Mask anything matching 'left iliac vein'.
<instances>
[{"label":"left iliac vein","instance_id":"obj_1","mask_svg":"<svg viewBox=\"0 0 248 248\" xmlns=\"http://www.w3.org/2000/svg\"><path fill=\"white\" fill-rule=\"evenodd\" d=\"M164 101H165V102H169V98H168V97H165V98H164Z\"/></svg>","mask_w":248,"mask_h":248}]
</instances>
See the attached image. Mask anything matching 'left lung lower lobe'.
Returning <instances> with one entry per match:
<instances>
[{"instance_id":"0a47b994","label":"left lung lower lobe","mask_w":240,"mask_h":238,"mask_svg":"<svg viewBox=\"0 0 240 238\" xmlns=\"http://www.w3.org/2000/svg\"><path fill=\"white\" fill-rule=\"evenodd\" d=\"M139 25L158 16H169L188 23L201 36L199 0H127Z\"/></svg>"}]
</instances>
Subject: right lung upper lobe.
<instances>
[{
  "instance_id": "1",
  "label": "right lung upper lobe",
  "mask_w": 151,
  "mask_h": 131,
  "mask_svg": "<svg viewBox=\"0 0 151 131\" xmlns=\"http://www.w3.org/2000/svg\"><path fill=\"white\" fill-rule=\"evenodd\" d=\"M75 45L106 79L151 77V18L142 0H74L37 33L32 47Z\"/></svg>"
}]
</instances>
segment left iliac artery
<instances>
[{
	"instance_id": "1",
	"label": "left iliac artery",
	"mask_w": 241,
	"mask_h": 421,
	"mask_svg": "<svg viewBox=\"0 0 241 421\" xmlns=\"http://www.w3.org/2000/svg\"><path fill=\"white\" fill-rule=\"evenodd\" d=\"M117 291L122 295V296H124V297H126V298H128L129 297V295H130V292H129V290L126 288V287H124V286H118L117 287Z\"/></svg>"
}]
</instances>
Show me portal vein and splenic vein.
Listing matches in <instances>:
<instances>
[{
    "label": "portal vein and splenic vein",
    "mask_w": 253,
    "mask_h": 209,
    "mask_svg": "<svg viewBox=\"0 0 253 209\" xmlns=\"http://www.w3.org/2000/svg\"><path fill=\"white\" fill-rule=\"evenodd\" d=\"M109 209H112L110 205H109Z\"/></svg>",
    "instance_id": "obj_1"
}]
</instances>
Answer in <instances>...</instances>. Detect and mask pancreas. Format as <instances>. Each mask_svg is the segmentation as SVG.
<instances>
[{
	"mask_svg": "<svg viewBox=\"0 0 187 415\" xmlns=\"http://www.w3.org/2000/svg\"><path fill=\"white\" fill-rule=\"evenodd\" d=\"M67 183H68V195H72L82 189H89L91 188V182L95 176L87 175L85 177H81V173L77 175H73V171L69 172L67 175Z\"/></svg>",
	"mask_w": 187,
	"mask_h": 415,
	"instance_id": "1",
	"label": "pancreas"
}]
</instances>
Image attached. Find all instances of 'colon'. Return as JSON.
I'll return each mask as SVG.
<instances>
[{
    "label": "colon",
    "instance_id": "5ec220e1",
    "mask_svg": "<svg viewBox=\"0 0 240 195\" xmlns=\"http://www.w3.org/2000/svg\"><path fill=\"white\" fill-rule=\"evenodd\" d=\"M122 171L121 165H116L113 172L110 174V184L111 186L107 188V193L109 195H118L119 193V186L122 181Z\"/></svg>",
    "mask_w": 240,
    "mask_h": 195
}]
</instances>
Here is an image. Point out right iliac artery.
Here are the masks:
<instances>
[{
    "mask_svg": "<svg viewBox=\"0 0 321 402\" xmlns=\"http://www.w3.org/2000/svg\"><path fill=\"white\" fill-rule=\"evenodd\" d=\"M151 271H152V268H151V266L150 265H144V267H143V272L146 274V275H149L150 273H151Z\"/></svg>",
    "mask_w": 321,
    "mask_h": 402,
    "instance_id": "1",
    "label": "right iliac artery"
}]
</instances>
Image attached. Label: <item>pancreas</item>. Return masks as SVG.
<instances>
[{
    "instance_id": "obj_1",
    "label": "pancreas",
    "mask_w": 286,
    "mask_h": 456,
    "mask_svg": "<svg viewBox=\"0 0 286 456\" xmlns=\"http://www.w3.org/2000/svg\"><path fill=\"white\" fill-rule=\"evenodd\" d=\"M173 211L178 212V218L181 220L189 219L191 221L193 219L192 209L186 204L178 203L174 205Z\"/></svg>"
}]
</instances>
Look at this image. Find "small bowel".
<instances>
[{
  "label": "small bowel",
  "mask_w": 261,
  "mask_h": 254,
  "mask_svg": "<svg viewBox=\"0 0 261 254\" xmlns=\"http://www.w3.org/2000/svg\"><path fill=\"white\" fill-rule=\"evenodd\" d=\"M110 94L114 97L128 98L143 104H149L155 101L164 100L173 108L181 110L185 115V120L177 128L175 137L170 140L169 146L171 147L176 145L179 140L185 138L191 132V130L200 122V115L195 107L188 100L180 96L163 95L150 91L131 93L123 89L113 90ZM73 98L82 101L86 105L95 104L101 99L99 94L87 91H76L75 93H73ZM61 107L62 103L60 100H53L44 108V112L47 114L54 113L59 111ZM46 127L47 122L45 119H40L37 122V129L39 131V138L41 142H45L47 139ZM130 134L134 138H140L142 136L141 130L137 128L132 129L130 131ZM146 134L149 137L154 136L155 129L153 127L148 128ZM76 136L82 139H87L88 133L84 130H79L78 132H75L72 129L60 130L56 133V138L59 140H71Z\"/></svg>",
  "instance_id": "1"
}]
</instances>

· · · ·

# PROBLEM TO WORK ON
Please retype every entry above exactly as it stands.

# RESPONSE TO THIS EXERCISE
Mask anything matching 'left iliac vein'.
<instances>
[{"label":"left iliac vein","instance_id":"obj_1","mask_svg":"<svg viewBox=\"0 0 248 248\" xmlns=\"http://www.w3.org/2000/svg\"><path fill=\"white\" fill-rule=\"evenodd\" d=\"M164 101H165V102H169V98H168V97H165V98H164Z\"/></svg>","mask_w":248,"mask_h":248}]
</instances>
See the attached image. Mask anything matching 'left lung lower lobe'.
Returning <instances> with one entry per match:
<instances>
[{"instance_id":"0a47b994","label":"left lung lower lobe","mask_w":240,"mask_h":238,"mask_svg":"<svg viewBox=\"0 0 240 238\" xmlns=\"http://www.w3.org/2000/svg\"><path fill=\"white\" fill-rule=\"evenodd\" d=\"M139 25L158 16H169L188 23L201 36L199 0H127Z\"/></svg>"}]
</instances>
Subject: right lung upper lobe.
<instances>
[{
  "instance_id": "1",
  "label": "right lung upper lobe",
  "mask_w": 151,
  "mask_h": 131,
  "mask_svg": "<svg viewBox=\"0 0 151 131\" xmlns=\"http://www.w3.org/2000/svg\"><path fill=\"white\" fill-rule=\"evenodd\" d=\"M75 45L106 79L151 77V18L142 0H74L37 33L32 47Z\"/></svg>"
}]
</instances>
segment left iliac artery
<instances>
[{
	"instance_id": "1",
	"label": "left iliac artery",
	"mask_w": 241,
	"mask_h": 421,
	"mask_svg": "<svg viewBox=\"0 0 241 421\" xmlns=\"http://www.w3.org/2000/svg\"><path fill=\"white\" fill-rule=\"evenodd\" d=\"M117 291L122 295V296H124V297H126V298H128L129 297V295H130V292H129V290L126 288V287H124V286H118L117 287Z\"/></svg>"
}]
</instances>
Show me portal vein and splenic vein.
Listing matches in <instances>:
<instances>
[{
    "label": "portal vein and splenic vein",
    "mask_w": 253,
    "mask_h": 209,
    "mask_svg": "<svg viewBox=\"0 0 253 209\" xmlns=\"http://www.w3.org/2000/svg\"><path fill=\"white\" fill-rule=\"evenodd\" d=\"M109 209H112L110 205H109Z\"/></svg>",
    "instance_id": "obj_1"
}]
</instances>
Answer in <instances>...</instances>. Detect and mask pancreas. Format as <instances>. Each mask_svg is the segmentation as SVG.
<instances>
[{
	"mask_svg": "<svg viewBox=\"0 0 187 415\" xmlns=\"http://www.w3.org/2000/svg\"><path fill=\"white\" fill-rule=\"evenodd\" d=\"M67 183H68V195H72L82 189H89L91 188V182L95 176L87 175L85 177H81V173L77 175H73V171L69 172L67 175Z\"/></svg>",
	"mask_w": 187,
	"mask_h": 415,
	"instance_id": "1",
	"label": "pancreas"
}]
</instances>
Image attached. Find all instances of 'colon'. Return as JSON.
I'll return each mask as SVG.
<instances>
[{
    "label": "colon",
    "instance_id": "5ec220e1",
    "mask_svg": "<svg viewBox=\"0 0 240 195\" xmlns=\"http://www.w3.org/2000/svg\"><path fill=\"white\" fill-rule=\"evenodd\" d=\"M122 171L121 165H116L113 172L110 174V184L111 186L107 188V193L109 195H118L119 193V186L122 181Z\"/></svg>",
    "mask_w": 240,
    "mask_h": 195
}]
</instances>
Here is an image. Point out right iliac artery.
Here are the masks:
<instances>
[{
    "mask_svg": "<svg viewBox=\"0 0 321 402\" xmlns=\"http://www.w3.org/2000/svg\"><path fill=\"white\" fill-rule=\"evenodd\" d=\"M151 271H152V268H151V266L150 265H144V267H143V272L146 274V275H149L150 273H151Z\"/></svg>",
    "mask_w": 321,
    "mask_h": 402,
    "instance_id": "1",
    "label": "right iliac artery"
}]
</instances>
Image attached. Label: <item>pancreas</item>. Return masks as SVG.
<instances>
[{
    "instance_id": "obj_1",
    "label": "pancreas",
    "mask_w": 286,
    "mask_h": 456,
    "mask_svg": "<svg viewBox=\"0 0 286 456\" xmlns=\"http://www.w3.org/2000/svg\"><path fill=\"white\" fill-rule=\"evenodd\" d=\"M173 211L178 212V218L181 220L189 219L191 221L193 219L192 209L186 204L178 203L174 205Z\"/></svg>"
}]
</instances>
Look at this image. Find "small bowel".
<instances>
[{
  "label": "small bowel",
  "mask_w": 261,
  "mask_h": 254,
  "mask_svg": "<svg viewBox=\"0 0 261 254\" xmlns=\"http://www.w3.org/2000/svg\"><path fill=\"white\" fill-rule=\"evenodd\" d=\"M110 94L114 97L128 98L143 104H149L155 101L164 100L173 108L181 110L185 115V120L177 128L175 137L170 140L169 146L171 147L176 145L179 140L185 138L191 132V130L200 122V115L195 107L188 100L180 96L163 95L150 91L131 93L123 89L113 90ZM73 98L82 101L86 105L95 104L101 99L99 94L87 91H76L75 93H73ZM61 107L62 103L60 100H53L44 108V112L47 114L54 113L59 111ZM46 127L47 122L45 119H40L37 122V129L39 131V138L41 142H45L47 139ZM130 134L134 138H140L142 136L141 130L137 128L132 129L130 131ZM146 134L149 137L154 136L155 129L153 127L148 128ZM76 136L82 139H87L88 133L84 130H79L78 132H75L72 129L60 130L56 133V138L59 140H71Z\"/></svg>",
  "instance_id": "1"
}]
</instances>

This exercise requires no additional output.